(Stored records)

··········

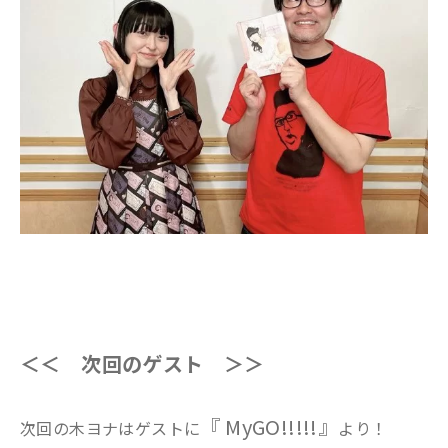
＜＜ 次回のゲスト ＞＞
『 MyGO!!!!!』
次回の木ヨナはゲストに
より！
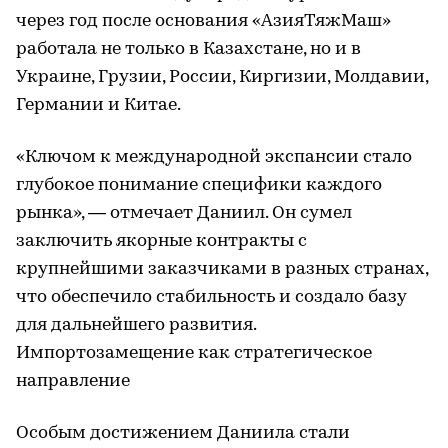
через год после основания «АзияТяжМаш»
работала не только в Казахстане, но и в
Украине, Грузии, России, Киргизии, Молдавии,
Германии и Китае.
«Ключом к международной экспансии стало
глубокое понимание специфики каждого
рынка», — отмечает Даниил. Он сумел
заключить якорные контракты с
крупнейшими заказчиками в разных странах,
что обеспечило стабильность и создало базу
для дальнейшего развития.
Импортозамещение как стратегическое
направление
Особым достижением Даниила стали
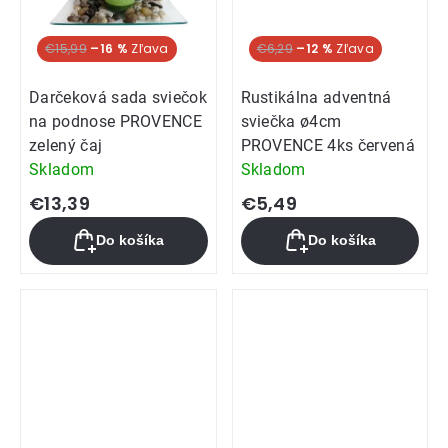
€15,99
–16 %
€6,29
–12 %
Darčeková sada sviečok
Rustikálna adventná
na podnose PROVENCE
sviečka ø4cm
zelený čaj
PROVENCE 4ks červená
Skladom
Skladom
€13,39
€5,49
Do košíka
Do košíka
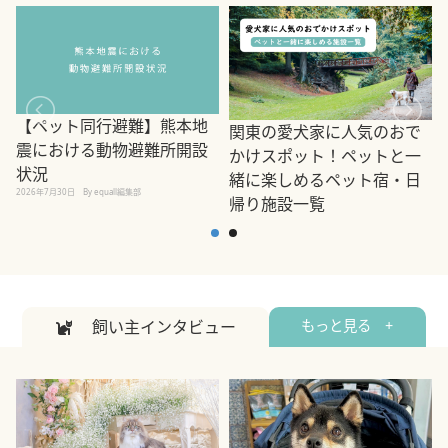
【ペット同行避難】熊本地
関東の愛犬家に人気のおで
震における動物避難所開設
かけスポット！ペットと一
状況
緒に楽しめるペット宿・日
2026年7月30日
By equall編集部
帰り施設一覧
2
2026年7月7日
By equall編集部
飼い主インタビュー
もっと見る +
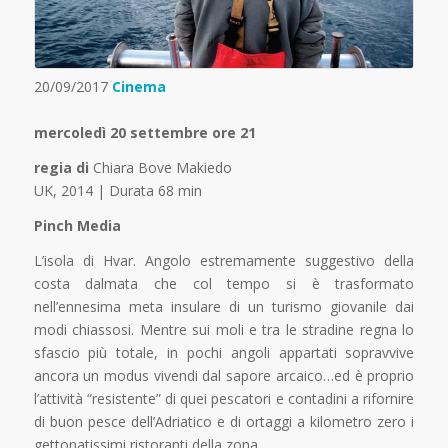
20/09/2017
Cinema
mercoledì 20 settembre ore 21
regia di
Chiara Bove Makiedo
UK, 2014 | Durata 68 min
Pinch Media
L’isola di Hvar. Angolo estremamente suggestivo della
costa dalmata che col tempo si è trasformato
nell’ennesima meta insulare di un turismo giovanile dai
modi chiassosi. Mentre sui moli e tra le stradine regna lo
sfascio più totale, in pochi angoli appartati sopravvive
ancora un modus vivendi dal sapore arcaico…ed è proprio
l’attività “resistente” di quei pescatori e contadini a rifornire
di buon pesce dell’Adriatico e di ortaggi a kilometro zero i
gettonatissimi ristoranti della zona.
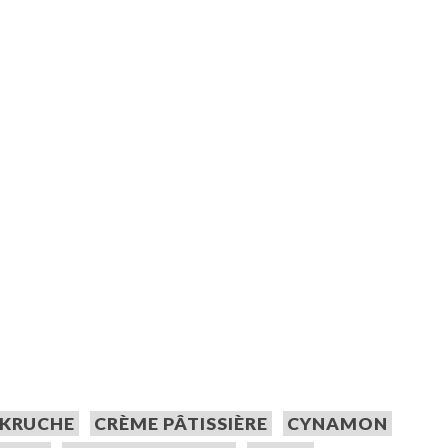
 KRUCHE
CRÈME PÂTISSIÈRE
CYNAMON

··········

- Your objective
Wherever the word "della" appears in the entries above, copy that line.

- Output for this exercise
L’isola di Hvar. Angolo estremamente suggestivo della
gettonatissimi ristoranti della zona.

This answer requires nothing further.